Nor can Biden’s proposal be rescued with the argument that it is an early step toward implementation of the international emissions reductions promised under the Paris agreement, which Biden clearly will rejoin. The emission cuts promised by the various governments under the Paris agreement would reduce global temperatures by 0.17 degrees C by 2100; and they will not and cannot be enforced in any event. In short: The leasing/permitting ban on federal lands only as proposed by Biden is incoherent because it cannot be reconciled with the “existential crisis” rhetoric, and because his larger proposed solutions to the “crisis” effectively will make no difference while imposing massive economic costs.
Perversity: Natural resources are one form of national wealth, a truism that applies to oil and gas reserves no less than any other. In 2019, total U.S. oil and gas production was about 4.5 billion barrels and 34 trillion cubic feet, respectively. Production on federal lands again was about 24 percent and 13 percent of the totals, or about 1.1 billion barrels and 4.4 trillion cubic feet, with approximate values of about $62.7 billion and $11.7 billion. (Prices during the economic downturn attendant upon the COVID pandemic are substantially lower, but it is reasonable to assume a return toward historical norms as vaccines are developed and distributed and as the adverse economic effects of the virus are reduced sharply as a benefit of innumerable adjustments by individuals and sectors.)
For the period 2008–2018, oil production on federal lands grew at an annual rate of about 4 percent, while gas production fell at about the same rate. Weighted by the value of production (oil was about 84 percent of the $74.4 billion total), the combined oil/gas production growth rate was about 3.4 percent. Let us assume that the value of such production on federal lands would increase by 3 percent per year in real (inflation-adjusted) dollars in the absence of a federal ban on new leasing and drilling. Accordingly, the ban would reduce the value of oil and gas produced on federal lands by about $2.2 billion per year; if permanent, the ban thus would reduce national wealth by the present value of that lost stream of production, or about $45 billion.
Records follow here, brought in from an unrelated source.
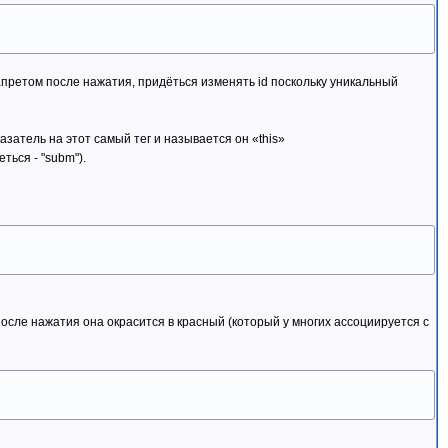
запретом после нажатия, придёться изменять id поскольку уникальный
азатель на этот самый тег и называется он «this»
ться - "subm").
осле нажатия она окрасится в красный (который у многих ассоциируется с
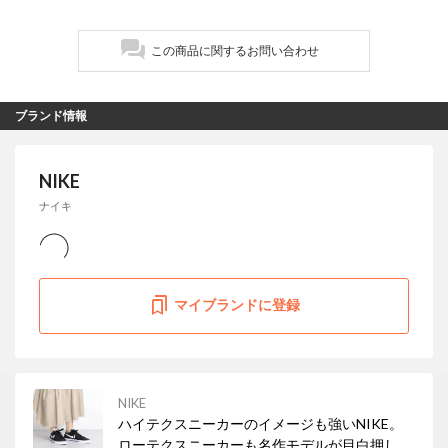
この商品に関するお問い合わせ
ブランド情報
NIKE
ナイキ
マイブランドに登録
NIKE
ハイテクスニーカーのイメージも強いNIKE。
ローテクスニーカーも名作モデルが目白押し！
Tax revenues derived from oil and gas production as a first approximation are payments for the public services demanded by the wealth creators, in this case by fossil production activities. What is of greater interest are the federal disbursements to the states from energy production on federal lands, a sharing of the wealth created by that output. The total in fiscal year 2019 was $11.7 billion. The five largest such disbursements went to New Mexico ($1.2 billion), Wyoming ($641.1 million), Colorado ($108.1 million), Louisiana ($101.3 million) and North Dakota ($93.7 million).
In short, the proposed ban will reduce national wealth and therefore the resources available to actual people, whether through private sector payments or government budgets, in exchange for asserted environmental benefits that would be trivial at best. The ban is deeply problematic and should be rejected.
Benjamin Zycher is a resident scholar at the American Enterprise Institute.